Goal of the exercise: Drop the pictures and restate the rest of the listing word for word.
____________
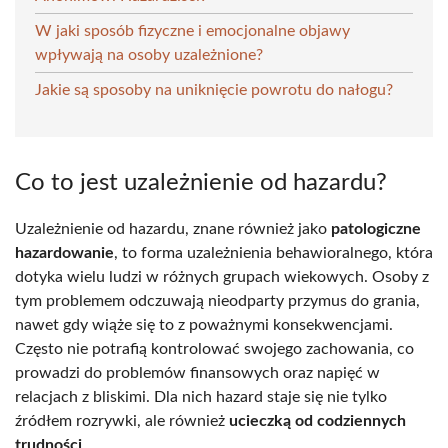
W jaki sposób fizyczne i emocjonalne objawy
wpływają na osoby uzależnione?
Jakie są sposoby na uniknięcie powrotu do nałogu?
Co to jest uzależnienie od hazardu?
Uzależnienie od hazardu, znane również jako
patologiczne
hazardowanie
, to forma uzależnienia behawioralnego, która
dotyka wielu ludzi w różnych grupach wiekowych. Osoby z
tym problemem odczuwają nieodparty przymus do grania,
nawet gdy wiąże się to z poważnymi konsekwencjami.
Często nie potrafią kontrolować swojego zachowania, co
prowadzi do problemów finansowych oraz napięć w
relacjach z bliskimi. Dla nich hazard staje się nie tylko
źródłem rozrywki, ale również
ucieczką od codziennych
trudności
.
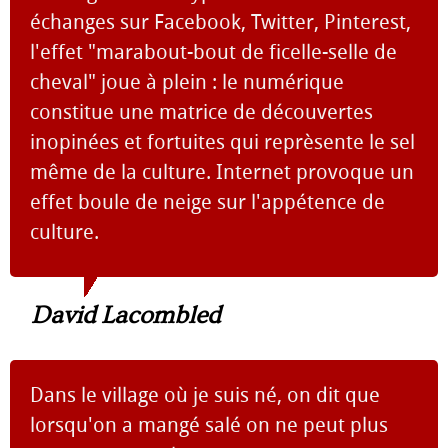
échanges sur Facebook, Twitter, Pinterest,
l'effet "marabout-bout de ficelle-selle de
cheval" joue à plein : le numérique
constitue une matrice de découvertes
inopinées et fortuites qui reprèsente le sel
même de la culture. Internet provoque un
effet boule de neige sur l'appétence de
culture.
David Lacombled
Dans le village où je suis né, on dit que
lorsqu'on a mangé salé on ne peut plus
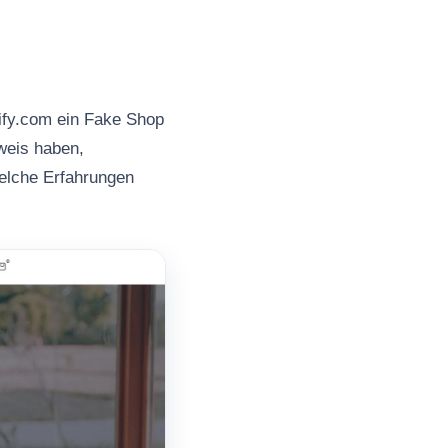
ify.com ein Fake Shop
nweis haben,
welche Erfahrungen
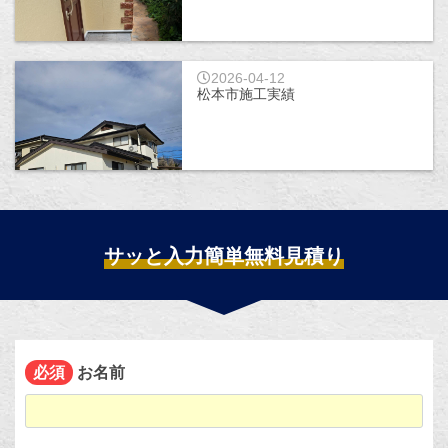
2026-04-12
松本市施工実績
サッと入力簡単無料見積り
お名前
必須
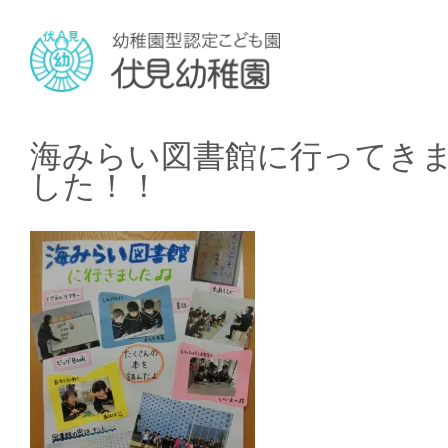
海みらい図書館に行ってき
した！！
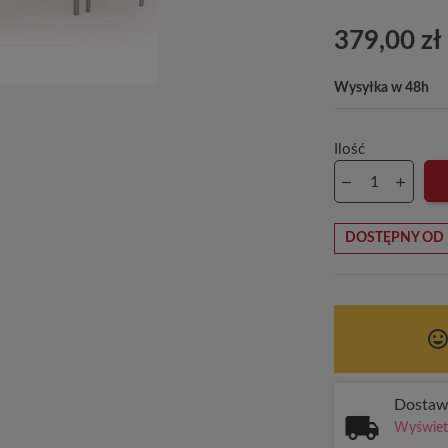
379,00 zł
Wysyłka w 48h
Ilość
DOSTĘPNY OD 
tag_face
Dosta
Wyświetl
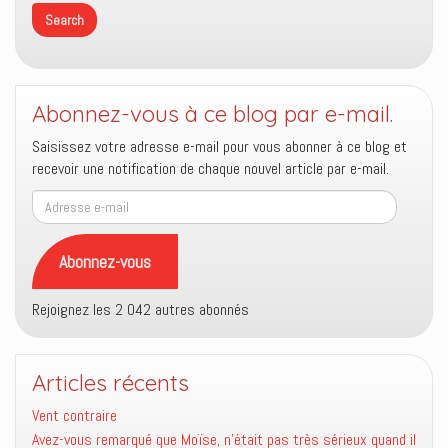
Abonnez-vous à ce blog par e-mail.
Saisissez votre adresse e-mail pour vous abonner à ce blog et
recevoir une notification de chaque nouvel article par e-mail.
Adresse
e-
mail
Abonnez-vous
Rejoignez les 2 042 autres abonnés
Articles récents
Vent contraire
Avez-vous remarqué que Moïse, n’était pas très sérieux quand il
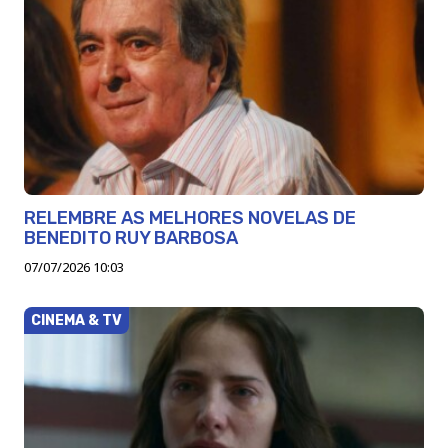
RELEMBRE AS MELHORES NOVELAS DE
BENEDITO RUY BARBOSA
07/07/2026 10:03
CINEMA & TV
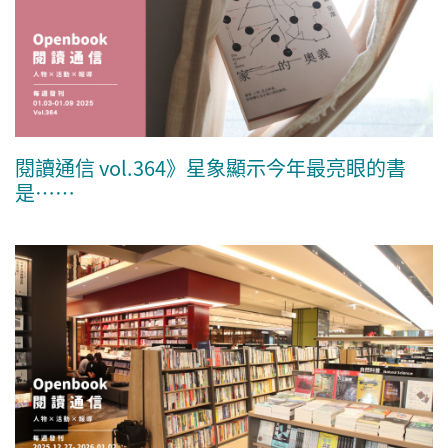
閱讀通信 vol.364》星象顯示今年最亮眼的書
是……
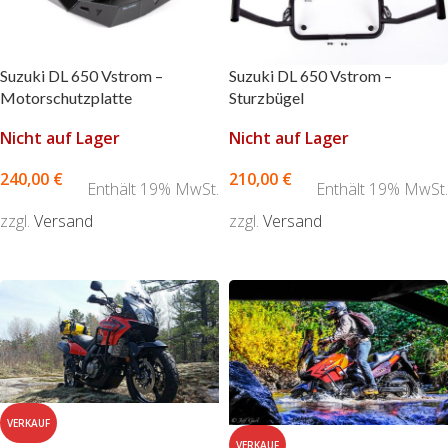
Suzuki DL 650 Vstrom –
Suzuki DL 650 Vstrom –
Motorschutzplatte
Sturzbügel
Nicht auf Lager
Nicht auf Lager
240,00
€
210,00
€
Enthält 19% MwSt.
Enthält 19% MwSt.
zzgl.
Versand
zzgl.
Versand
AUSFÜHRUNG WÄHLEN
AUSFÜHRUNG WÄHLEN
VERKAUF
VERKAUF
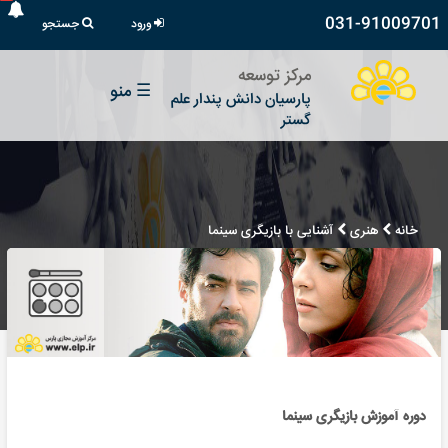
031-91009701
ورود
جستجو
مرکز توسعه
☰
منو
پارسیان دانش پندار علم
گستر
خانه
هنری
آشنایی با بازیگری سینما
دوره آموزش بازیگری سینما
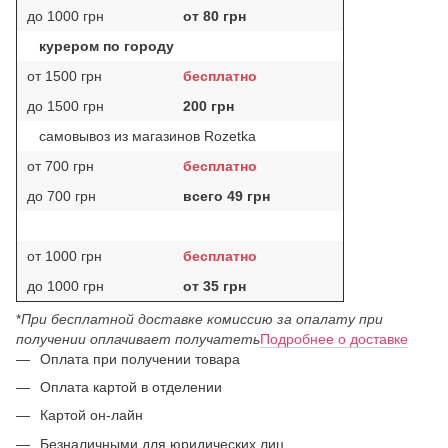
до 1000 грн
от 80 грн
курером по городу
от 1500 грн
бесплатно
до 1500 грн
200 грн
самовывоз из магазинов Rozetka
от 700 грн
бесплатно
до 700 грн
всего 49 грн
от 1000 грн
бесплатно
до 1000 грн
от 35 грн
*
При бесплатной доставке комиссию за опалату при
получении оплачивает получатеть
Подробнее о доставке
Оплата при получении товара
Оплата картой в отделении
Картой он-лайн
Безналичными для юридических лиц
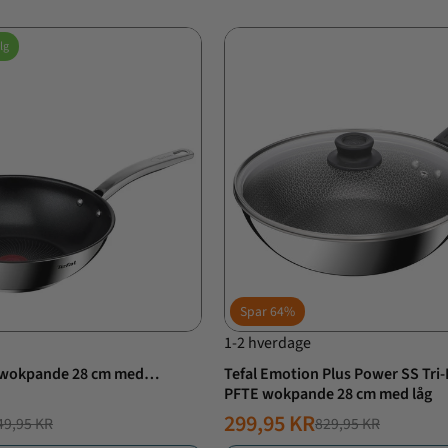
lg
Spar
64%
1-2 hverdage
n wokpande 28 cm med
Tefal Emotion Plus Power SS Tri
PFTE wokpande 28 cm med låg
299,95 KR
49,95 KR
829,95 KR
IS
IS
NORMALPRIS
TILBUDSPRIS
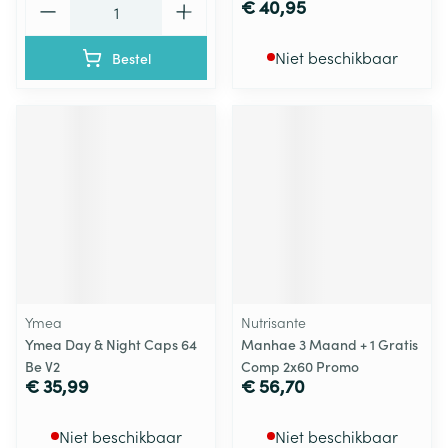
€ 40,95
Niet beschikbaar
Bestel
Ymea
Nutrisante
Ymea Day & Night Caps 64
Manhae 3 Maand + 1 Gratis
Be V2
Comp 2x60 Promo
€ 35,99
€ 56,70
Niet beschikbaar
Niet beschikbaar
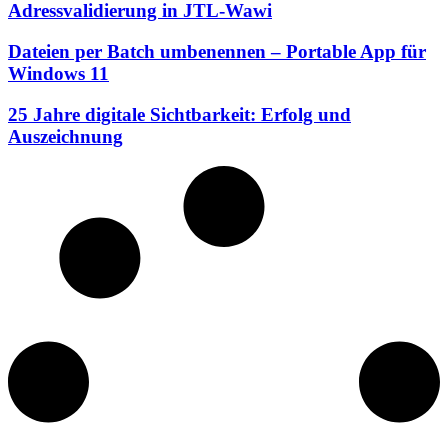
Adressvalidierung in JTL-Wawi
Dateien per Batch umbenennen – Portable App für
Windows 11
25 Jahre digitale Sichtbarkeit: Erfolg und
Auszeichnung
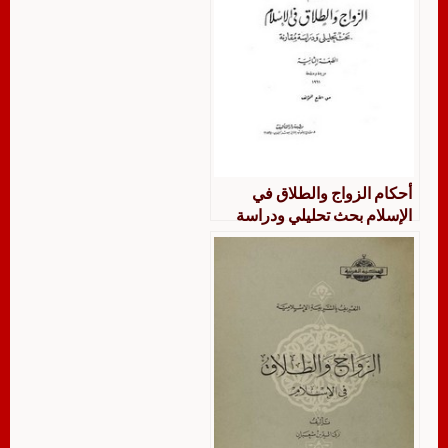
أحكام الزواج والطلاق في
الإسلام بحث تحليلي ودراسة
مقارنة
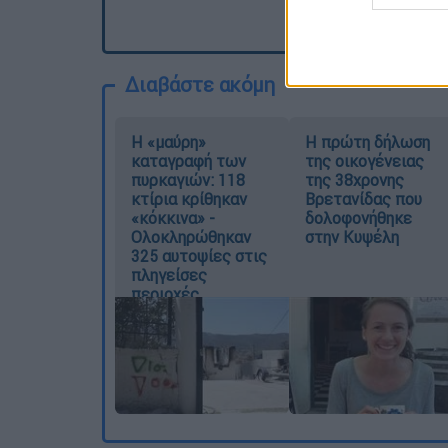
Διαβάστε ακόμη
Η «μαύρη»
Η πρώτη δήλωση
καταγραφή των
της οικογένειας
πυρκαγιών: 118
της 38χρονης
κτίρια κρίθηκαν
Βρετανίδας που
«κόκκινα» -
δολοφονήθηκε
Ολοκληρώθηκαν
στην Κυψέλη
325 αυτοψίες στις
πληγείσες
περιοχές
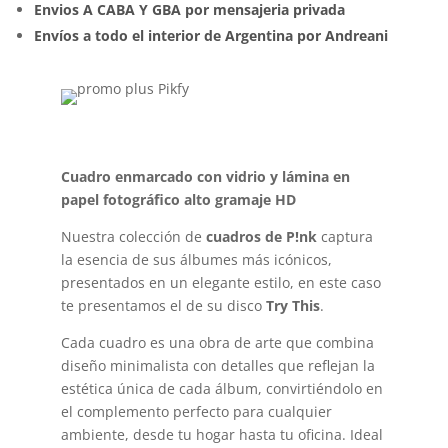
Envios A CABA Y GBA por mensajeria privada
Envíos a todo el interior de Argentina por Andreani
Cuadro enmarcado con vidrio y lámina en
papel fotográfico alto gramaje HD
Nuestra colección de
cuadros de P!nk
captura
la esencia de sus álbumes más icónicos,
presentados en un elegante estilo, en este caso
te presentamos el de su disco
Try This
.
Cada cuadro es una obra de arte que combina
diseño minimalista con detalles que reflejan la
estética única de cada álbum, convirtiéndolo en
el complemento perfecto para cualquier
ambiente, desde tu hogar hasta tu oficina. Ideal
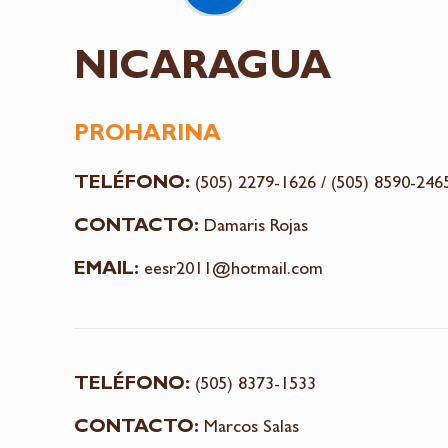
NICARAGUA
PROHARINA
TELÉFONO:
(505) 2279-1626 / (505) 8590-246
CONTACTO:
Damaris Rojas
EMAIL:
eesr2011@hotmail.com
TELÉFONO:
(505) 8373-1533
CONTACTO:
Marcos Salas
____________
Response:
W jaki sposób fizyczne i emocjonalne objawy
wpływają na osoby uzależnione?
Jakie są sposoby na uniknięcie powrotu do nałogu?
Co to jest uzależnienie od hazardu?
Uzależnienie od hazardu, znane również jako
patologiczne
hazardowanie
, to forma uzależnienia behawioralnego, która
dotyka wielu ludzi w różnych grupach wiekowych. Osoby z
tym problemem odczuwają nieodparty przymus do grania,
nawet gdy wiąże się to z poważnymi konsekwencjami.
Często nie potrafią kontrolować swojego zachowania, co
prowadzi do problemów finansowych oraz napięć w
relacjach z bliskimi. Dla nich hazard staje się nie tylko
źródłem rozrywki, ale również
ucieczką od codziennych
trudności
.
échanges sur Facebook, Twitter, Pinterest,
l'effet "marabout-bout de ficelle-selle de
cheval" joue à plein : le numérique
constitue une matrice de découvertes
inopinées et fortuites qui reprèsente le sel
même de la culture. Internet provoque un
effet boule de neige sur l'appétence de
culture.
David Lacombled
Dans le village où je suis né, on dit que
lorsqu'on a mangé salé on ne peut plus
ify.com ein Fake Shop
nweis haben,
welche Erfahrungen
2026-04-12
松本市施工実績
サッと入力簡単無料見積り
お名前
必須
海みらい図書館に行ってき
した！！
379,00 zł
Wysyłka w 48h
Ilość
DOSTĘPNY OD 
tag_face
Dosta
Wyświetl
Abonnez-vous à ce blog par e-mail.
Saisissez votre adresse e-mail pour vous abonner à ce blog et
recevoir une notification de chaque nouvel article par e-mail.
Adresse
e-
mail
Abonnez-vous
Rejoignez les 2 042 autres abonnés
Articles récents
Vent contraire
Avez-vous remarqué que Moïse, n’était pas très sérieux quand il
RELEMBRE AS MELHORES NOVELAS DE
BENEDITO RUY BARBOSA
07/07/2026 10:03
CINEMA & TV
閱讀通信 vol.364》星象顯示今年最亮眼的書
是……
Suzuki DL 650 Vstrom –
Suzuki DL 650 Vstrom –
Motorschutzplatte
Sturzbügel
Nicht auf Lager
Nicht auf Lager
240,00
€
210,00
€
Enthält 19% MwSt.
Enthält 19% MwSt.
zzgl.
Versand
zzgl.
Versand
AUSFÜHRUNG WÄHLEN
AUSFÜHRUNG WÄHLEN
VERKAUF
VERKAUF
031-91009701
ورود
جستجو
مرکز توسعه
☰
منو
پارسیان دانش پندار علم
گستر
خانه
هنری
آشنایی با بازیگری سینما
دوره آموزش بازیگری سینما
до 1000 грн
от 80 грн
курером по городу
от 1500 грн
бесплатно
до 1500 грн
200 грн
самовывоз из магазинов Rozetka
от 700 грн
бесплатно
до 700 грн
всего 49 грн
от 1000 грн
бесплатно
до 1000 грн
от 35 грн
*
При бесплатной доставке комиссию за опалату при
получении оплачивает получатеть
Подробнее о доставке
Оплата при получении товара
Оплата картой в отделении
Картой он-лайн
Безналичными для юридических лиц
lg
Spar
64%
1-2 hverdage
n wokpande 28 cm med
Tefal Emotion Plus Power SS Tri
PFTE wokpande 28 cm med låg
299,95 KR
49,95 KR
829,95 KR
IS
IS
NORMALPRIS
TILBUDSPRIS
€ 40,95
Niet beschikbaar
Bestel
Ymea
Nutrisante
Ymea Day & Night Caps 64
Manhae 3 Maand + 1 Gratis
Be V2
Comp 2x60 Promo
€ 35,99
€ 56,70
Niet beschikbaar
Niet beschikbaar
Adressvalidierung in JTL-Wawi
Dateien per Batch umbenennen – Portable App für
Windows 11
25 Jahre digitale Sichtbarkeit: Erfolg und
Auszeichnung
أحكام الزواج والطلاق في
الإسلام بحث تحليلي ودراسة
مقارنة
Διαβάστε ακόμη
Η «μαύρη»
Η πρώτη δήλωση
καταγραφή των
της οικογένειας
πυρκαγιών: 118
της 38χρονης
κτίρια κρίθηκαν
Βρετανίδας που
«κόκκινα» -
δολοφονήθηκε
Ολοκληρώθηκαν
στην Κυψέλη
325 αυτοψίες στις
πληγείσες
περιοχές
Envios A CABA Y GBA por mensajeria privada
Envíos a todo el interior de Argentina por Andreani
Cuadro enmarcado con vidrio y lámina en
papel fotográfico alto gramaje HD
Nuestra colección de
cuadros de P!nk
captura
la esencia de sus álbumes más icónicos,
presentados en un elegante estilo, en este caso
te presentamos el de su disco
Try This
.
Cada cuadro es una obra de arte que combina
diseño minimalista con detalles que reflejan la
estética única de cada álbum, convirtiéndolo en
el complemento perfecto para cualquier
ambiente, desde tu hogar hasta tu oficina. Ideal
NICARAGUA
PROHARINA
TELÉFONO:
(505) 2279-1626 / (505) 8590-246
CONTACTO:
Damaris Rojas
EMAIL:
eesr2011@hotmail.com
TELÉFONO:
(505) 8373-1533
CONTACTO:
Marcos Salas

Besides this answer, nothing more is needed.